EXERCISE INSTRUCTIONS
The full set of entries is to be returned word for word.

DATA EXTRACTS
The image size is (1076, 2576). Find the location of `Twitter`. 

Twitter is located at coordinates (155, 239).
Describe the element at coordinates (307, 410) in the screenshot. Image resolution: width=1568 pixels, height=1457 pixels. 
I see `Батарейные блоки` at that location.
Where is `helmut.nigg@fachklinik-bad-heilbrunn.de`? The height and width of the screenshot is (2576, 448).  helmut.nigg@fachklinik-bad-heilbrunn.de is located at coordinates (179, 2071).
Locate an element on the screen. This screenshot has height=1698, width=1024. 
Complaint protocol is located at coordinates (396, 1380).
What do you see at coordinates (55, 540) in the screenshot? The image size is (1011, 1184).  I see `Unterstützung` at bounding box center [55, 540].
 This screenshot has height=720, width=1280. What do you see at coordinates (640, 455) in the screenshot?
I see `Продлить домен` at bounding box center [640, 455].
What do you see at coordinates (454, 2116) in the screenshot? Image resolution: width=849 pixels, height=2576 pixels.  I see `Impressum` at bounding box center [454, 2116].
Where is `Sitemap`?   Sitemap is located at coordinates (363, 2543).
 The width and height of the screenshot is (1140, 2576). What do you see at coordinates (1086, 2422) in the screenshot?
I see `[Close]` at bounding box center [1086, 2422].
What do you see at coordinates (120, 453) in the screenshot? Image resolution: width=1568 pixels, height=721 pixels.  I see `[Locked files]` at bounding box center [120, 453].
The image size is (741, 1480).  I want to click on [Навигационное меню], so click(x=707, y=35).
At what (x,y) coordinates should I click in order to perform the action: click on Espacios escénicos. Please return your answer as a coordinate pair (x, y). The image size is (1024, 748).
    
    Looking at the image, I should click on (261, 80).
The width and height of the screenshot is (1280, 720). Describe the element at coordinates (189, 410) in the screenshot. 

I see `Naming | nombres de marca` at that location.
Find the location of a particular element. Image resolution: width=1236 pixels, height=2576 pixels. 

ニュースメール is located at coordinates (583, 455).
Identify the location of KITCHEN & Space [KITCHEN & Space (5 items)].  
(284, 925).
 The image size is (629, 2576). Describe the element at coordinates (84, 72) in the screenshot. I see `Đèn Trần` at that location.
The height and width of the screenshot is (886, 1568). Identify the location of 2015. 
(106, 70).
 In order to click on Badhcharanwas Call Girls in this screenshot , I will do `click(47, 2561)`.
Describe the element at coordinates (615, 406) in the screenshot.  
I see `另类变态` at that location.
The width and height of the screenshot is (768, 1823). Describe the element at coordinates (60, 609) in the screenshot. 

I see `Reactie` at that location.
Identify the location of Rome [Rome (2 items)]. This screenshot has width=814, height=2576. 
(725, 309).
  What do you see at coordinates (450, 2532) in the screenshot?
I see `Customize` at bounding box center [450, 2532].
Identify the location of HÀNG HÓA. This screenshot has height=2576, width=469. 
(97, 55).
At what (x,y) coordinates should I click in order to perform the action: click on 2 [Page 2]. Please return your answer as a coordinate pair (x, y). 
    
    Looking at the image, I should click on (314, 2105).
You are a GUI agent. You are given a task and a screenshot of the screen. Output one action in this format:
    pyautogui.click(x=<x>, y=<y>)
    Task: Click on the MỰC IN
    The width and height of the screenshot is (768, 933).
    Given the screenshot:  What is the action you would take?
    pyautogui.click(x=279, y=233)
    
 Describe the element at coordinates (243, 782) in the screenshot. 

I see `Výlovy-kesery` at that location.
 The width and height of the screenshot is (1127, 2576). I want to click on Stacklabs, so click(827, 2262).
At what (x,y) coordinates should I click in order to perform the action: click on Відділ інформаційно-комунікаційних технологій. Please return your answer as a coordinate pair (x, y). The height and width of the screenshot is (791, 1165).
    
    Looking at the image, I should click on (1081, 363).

OUTPUT OF THE TASK
The image size is (1076, 2576). Find the location of `Twitter`. 

Twitter is located at coordinates (155, 239).
Describe the element at coordinates (307, 410) in the screenshot. Image resolution: width=1568 pixels, height=1457 pixels. 
I see `Батарейные блоки` at that location.
Where is `helmut.nigg@fachklinik-bad-heilbrunn.de`? The height and width of the screenshot is (2576, 448).  helmut.nigg@fachklinik-bad-heilbrunn.de is located at coordinates (179, 2071).
Locate an element on the screen. This screenshot has height=1698, width=1024. 
Complaint protocol is located at coordinates (396, 1380).
What do you see at coordinates (55, 540) in the screenshot? The image size is (1011, 1184).  I see `Unterstützung` at bounding box center [55, 540].
 This screenshot has height=720, width=1280. What do you see at coordinates (640, 455) in the screenshot?
I see `Продлить домен` at bounding box center [640, 455].
What do you see at coordinates (454, 2116) in the screenshot? Image resolution: width=849 pixels, height=2576 pixels.  I see `Impressum` at bounding box center [454, 2116].
Where is `Sitemap`?   Sitemap is located at coordinates (363, 2543).
 The width and height of the screenshot is (1140, 2576). What do you see at coordinates (1086, 2422) in the screenshot?
I see `[Close]` at bounding box center [1086, 2422].
What do you see at coordinates (120, 453) in the screenshot? Image resolution: width=1568 pixels, height=721 pixels.  I see `[Locked files]` at bounding box center [120, 453].
The image size is (741, 1480).  I want to click on [Навигационное меню], so click(x=707, y=35).
At what (x,y) coordinates should I click in order to perform the action: click on Espacios escénicos. Please return your answer as a coordinate pair (x, y). The image size is (1024, 748).
    
    Looking at the image, I should click on (261, 80).
The width and height of the screenshot is (1280, 720). Describe the element at coordinates (189, 410) in the screenshot. 

I see `Naming | nombres de marca` at that location.
Find the location of a particular element. Image resolution: width=1236 pixels, height=2576 pixels. 

ニュースメール is located at coordinates (583, 455).
Identify the location of KITCHEN & Space [KITCHEN & Space (5 items)].  
(284, 925).
 The image size is (629, 2576). Describe the element at coordinates (84, 72) in the screenshot. I see `Đèn Trần` at that location.
The height and width of the screenshot is (886, 1568). Identify the location of 2015. 
(106, 70).
 In order to click on Badhcharanwas Call Girls in this screenshot , I will do `click(47, 2561)`.
Describe the element at coordinates (615, 406) in the screenshot.  
I see `另类变态` at that location.
The width and height of the screenshot is (768, 1823). Describe the element at coordinates (60, 609) in the screenshot. 

I see `Reactie` at that location.
Identify the location of Rome [Rome (2 items)]. This screenshot has width=814, height=2576. 
(725, 309).
  What do you see at coordinates (450, 2532) in the screenshot?
I see `Customize` at bounding box center [450, 2532].
Identify the location of HÀNG HÓA. This screenshot has height=2576, width=469. 
(97, 55).
At what (x,y) coordinates should I click in order to perform the action: click on 2 [Page 2]. Please return your answer as a coordinate pair (x, y). 
    
    Looking at the image, I should click on (314, 2105).
You are a GUI agent. You are given a task and a screenshot of the screen. Output one action in this format:
    pyautogui.click(x=<x>, y=<y>)
    Task: Click on the MỰC IN
    The width and height of the screenshot is (768, 933).
    Given the screenshot:  What is the action you would take?
    pyautogui.click(x=279, y=233)
    
 Describe the element at coordinates (243, 782) in the screenshot. 

I see `Výlovy-kesery` at that location.
 The width and height of the screenshot is (1127, 2576). I want to click on Stacklabs, so click(827, 2262).
At what (x,y) coordinates should I click in order to perform the action: click on Відділ інформаційно-комунікаційних технологій. Please return your answer as a coordinate pair (x, y). The height and width of the screenshot is (791, 1165).
    
    Looking at the image, I should click on (1081, 363).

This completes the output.